Before joining TSR, I didn't know this phrase even existed, let alone what it actually means.
Who decides what this kind of degree is? Does it mean that these degrees are worthless or easier than 'better' degrees? Is there even such a thing as a 'worthless, mickey mouse' degree?
I'm confused. If anyone would like to enlighten me on this weird TSR phrase I would greatly appreciate it.
De jure definition: "A term used to refer to a degree with little to no academic rigor, or no social or economic utility."
De facto definition on TSR: "A term used to refer to a degree which is not in a STEM discipline or which comes from a university below, when TSR feels particularly generous since it may be less than half of this number, 50 on the CUG league tables."
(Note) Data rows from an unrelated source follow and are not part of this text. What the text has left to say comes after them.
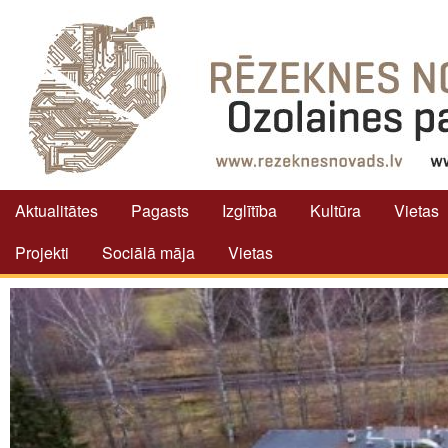
Aktualitātes
Pagasts
Izglītība
Kultūra
Vietas
Projekti
Sociālā māja
Vietas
Another thing that isn't STEM, Law or Economics, by TSR standard.
Mickey Mouse (M&M) is a new course dedicated to the study of disney characters, which allows students to study courses from the Department of Disney along with related courses from other faculties (including DreamWorks, Pixar and Warner Bros.)
M&M offers broad training that is as innovative as it is rigorous and permits students to pursue a fine selection of career options.
Let us be honest, there is zero point in over half of the degrees at university. You're paying £27,000 to just do a degree that hardly helps you.
Generally speaking, a Mickey Mouse degree is one where you will spend more money actually studying it than you will ever earn as a direct result of studying it.
There's only a few real mickey mouse degrees. I admit they do exist but the term is used far too broadly on here.